Kubernetes Evolves for Agentic Workloads
The use of Kubernetes for ML is shifting toward agent-level resource negotiation to dynamically allocate GPU resources based on workflow demand. This approach, discussed in recent MLOps demonstrations, allows for more granular cost control and budget enforcement per tenant. The trend also sees the rise of AI gateways as a pattern for managing API access and routing requests across multiple models within a cluster.
- A core enabler for this shift is Kubernetes' Dynamic Resource Allocation (DRA), a feature that fundamentally redesigns how specialized hardware is managed. It moves beyond the limitations of the older device plugin framework, allowing for fine-grained resource claims, such as requesting a GPU with a specific memory size or compute capability. - The new allocation models allow for more sophisticated GPU sharing techniques beyond assigning a whole device. These include time-slicing, where multiple containers share a GPU by taking turns, and Multi-Instance GPU (MIG), which partitions a single GPU into multiple isolated, hardware-backed instances with dedicated resources. - An official Kubernetes project called the Gateway API Inference Extension is being developed to standardize routing for AI workloads. This allows for model-aware routing (e.g., based on the model name in an OpenAI API request body) and optimized load balancing based on real-time metrics from model servers. - Mature API gateways like Kgateway (formerly Gloo) are being repurposed as "AI Gateways." These can manage and apply security policies to traffic directed at multiple external LLM providers, such as OpenAI and Anthropic, from within the cluster. - One experimental architecture gives every AI agent its own virtualized Kubernetes control plane to act as an independent economic actor.

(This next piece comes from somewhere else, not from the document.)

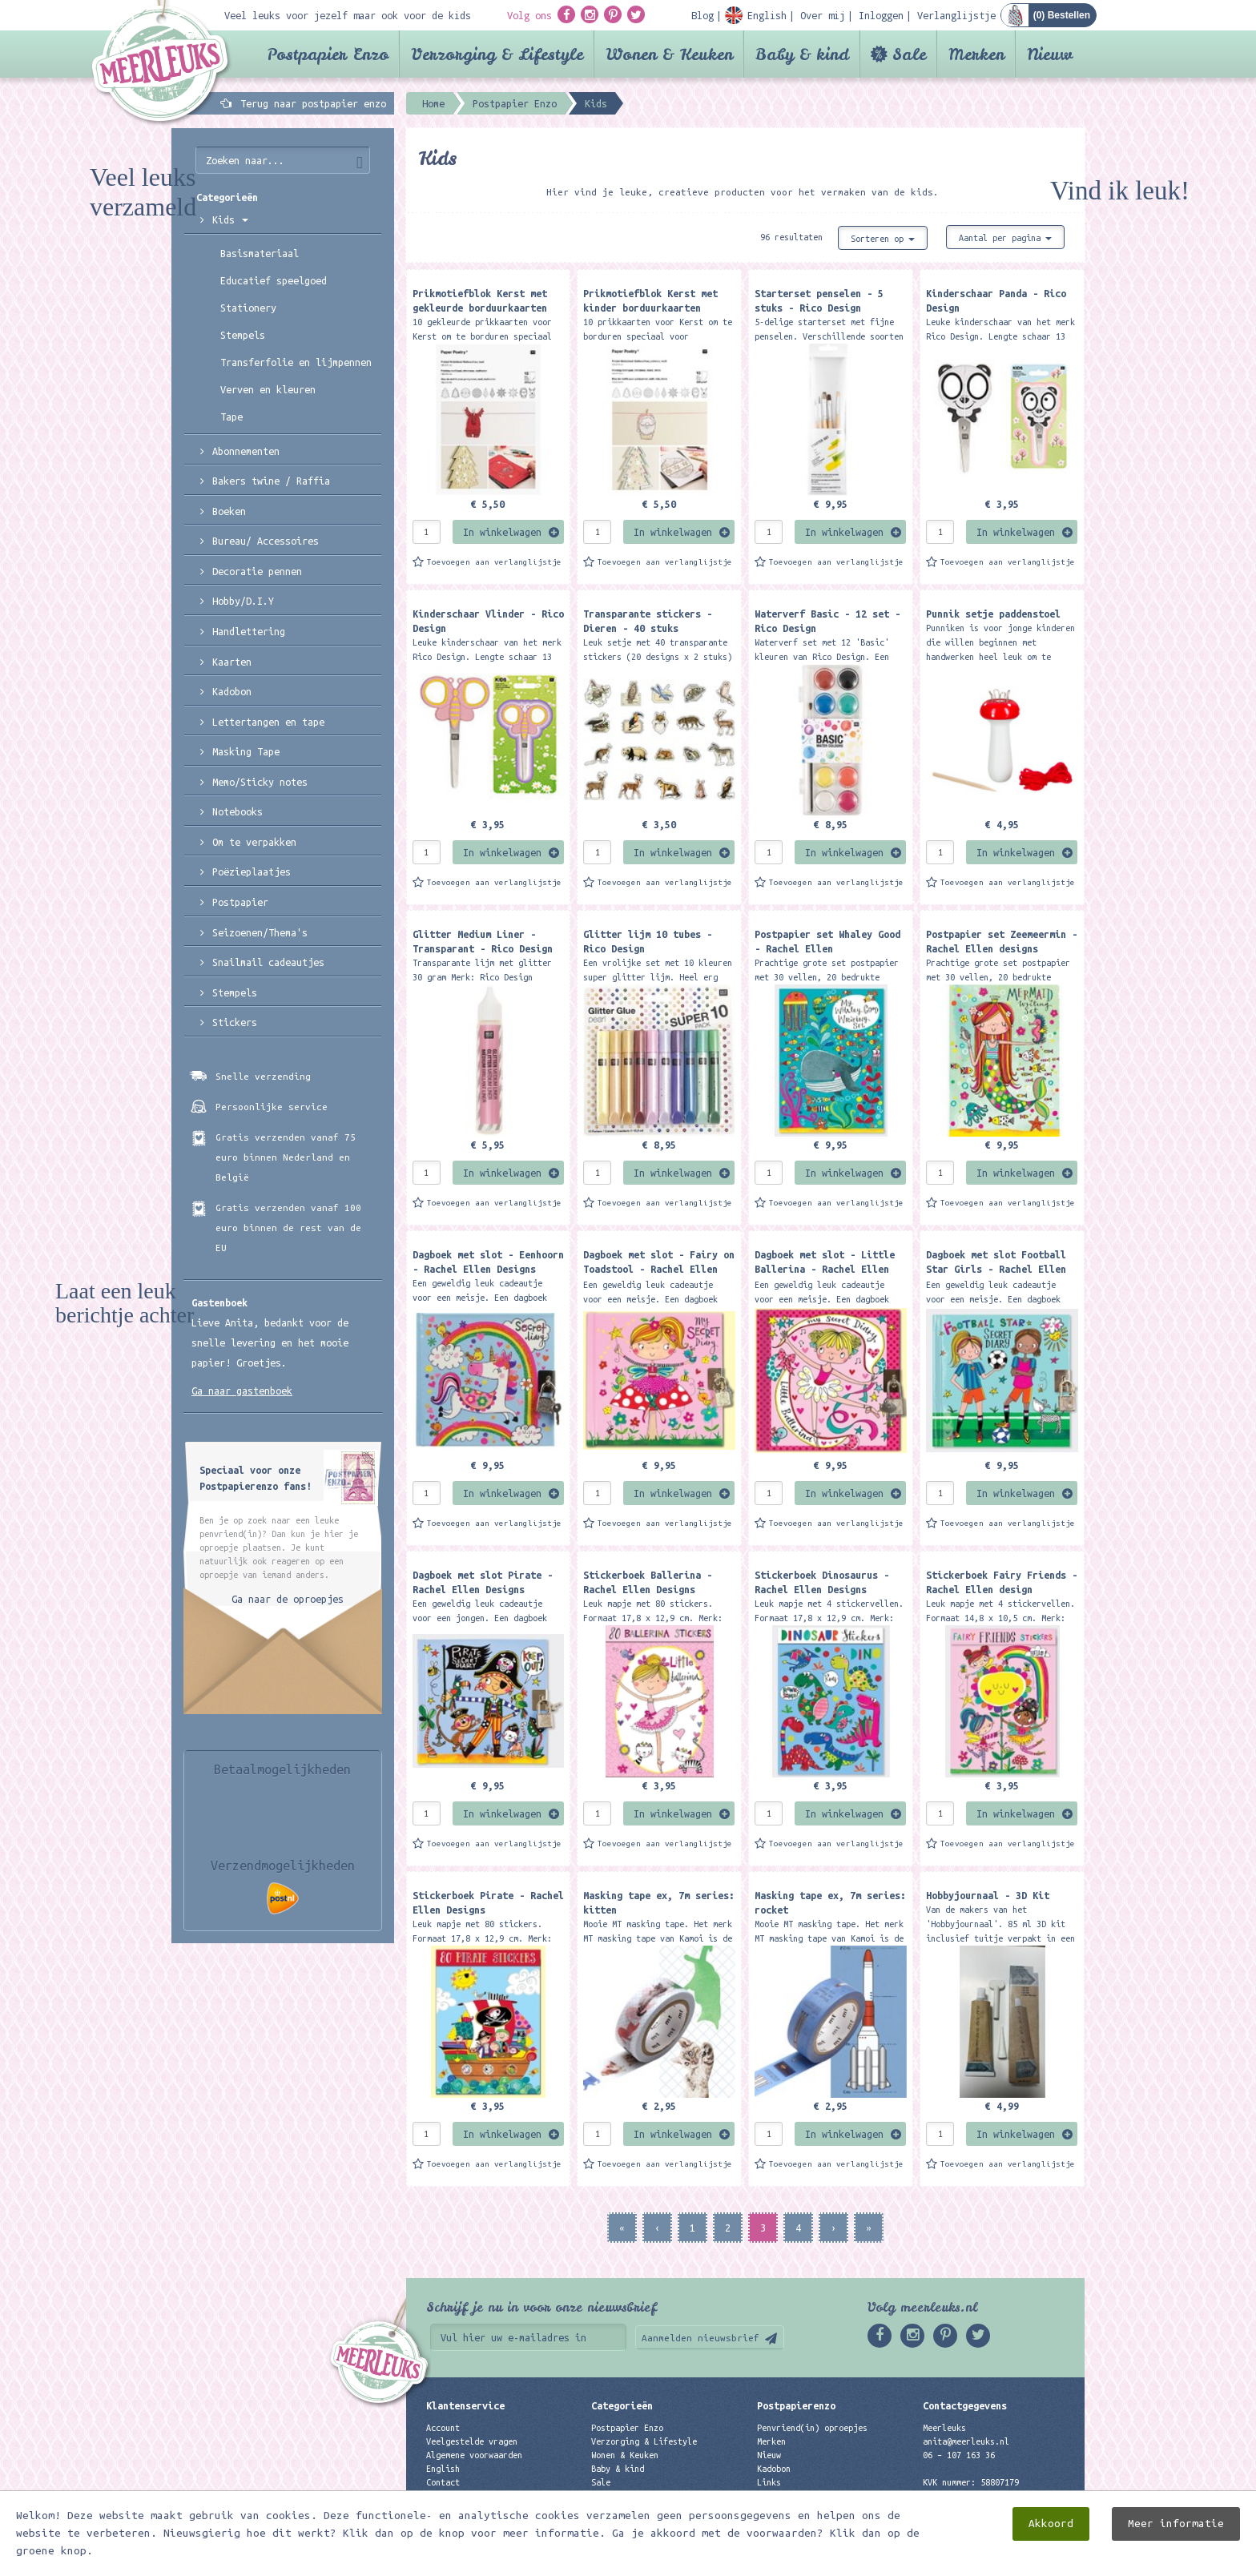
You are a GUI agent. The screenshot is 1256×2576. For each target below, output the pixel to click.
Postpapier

These agents then bid against each other in real-time auctions for GPU access, with their budgets determined by business priority, reportedly increasing GPU utilization to over 90%. - To address the security risks of running autonomous agent code, Google is contributing to a new Kubernetes primitive called Agent Sandbox. It uses technologies like gVisor and Kata Containers to provide strong, kernel-level isolation for agent workloads, reducing the risk of container escapes or data exfiltration. - The push for dynamic allocation is a direct response to massive underutilization of expensive hardware, with some 2026 platform surveys indicating that average GPU utilization in Kubernetes clusters is less than 40%. Adopting FinOps practices to right-size resources and automate cleanup can often reduce Kubernetes costs by 30-40%.